Teachers, parents, and advocates had urged Walker to veto HB 156. Alaska’s 2016 Teacher of the Year, Amy Jo Meiners, took to Twitter following Walker’s announcement, writing, as reported by Juneau Empire, “This will cause such a burden on teachers [and] our partners in health education, including parents [and] health [professionals].”

An Anchorage parent and grandparent described her opposition to the bill in an op-ed, writing, “There is no doubt that HB 156 is designed to make it harder to access real sexual health education …. Although our state faces its largest budget crisis in history, certain members of the Legislature spent a lot of time worrying that teenagers are receiving information about their own bodies.”

Jessica Cler, Alaska public affairs manager with Planned Parenthood Votes Northwest and Hawaii, called Walker’s decision a “crushing blow for comprehensive and medically accurate sexual health education” in a statement.

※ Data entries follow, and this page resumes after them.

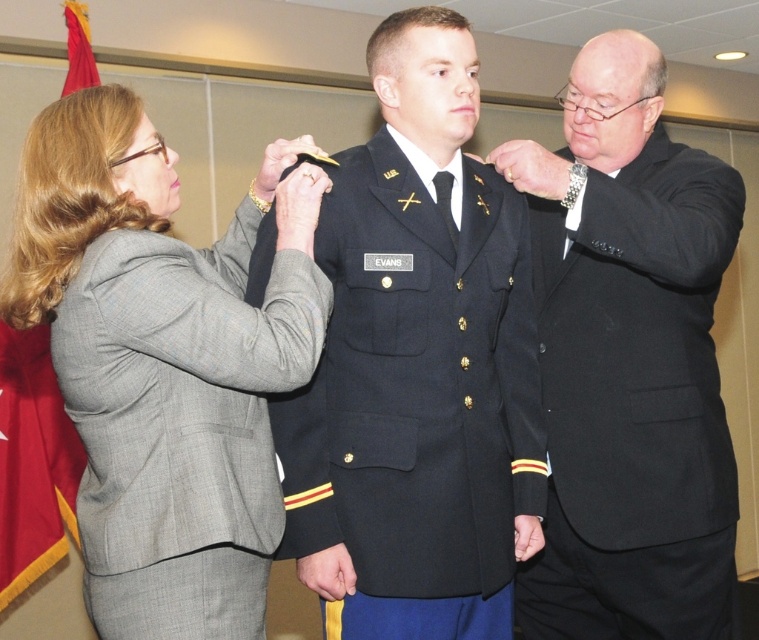 Question: Is the position of gray wool suit at left less distant than that of navy blue wool uniform at center?

Choices:
 (A) yes
 (B) no

Answer: (A)

Question: In this image, where is gray wool suit at left located relative to black suit at right?

Choices:
 (A) left
 (B) right

Answer: (A)

Question: Considering the real-world distances, which object is closest to the black suit at right?

Choices:
 (A) navy blue wool uniform at center
 (B) gray wool suit at left

Answer: (A)

Question: Can you confirm if gray wool suit at left is wider than black suit at right?

Choices:
 (A) yes
 (B) no

Answer: (A)

Question: Which point is farther to the camera?

Choices:
 (A) black suit at right
 (B) gray wool suit at left
 (C) navy blue wool uniform at center

Answer: (A)

Question: Which object appears farthest from the camera in this image?

Choices:
 (A) black suit at right
 (B) gray wool suit at left
 (C) navy blue wool uniform at center

Answer: (A)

She added that Walker’s “lack of action today has put the education of thousands of teens in Alaska at risk. This is designed to do one thing: Block students from accessing the sex education they need on safe sex and healthy relationships.”

The law follows the 2016 Legislative Round-up released this week by advocacy group Sexuality Information and Education Council of the United States. The report found that 63 percent of bills this year sought to improve sex ed, but more than a quarter undermined student rights or the quality of instruction by various means, including “promoting misinformation and an anti-abortion agenda.”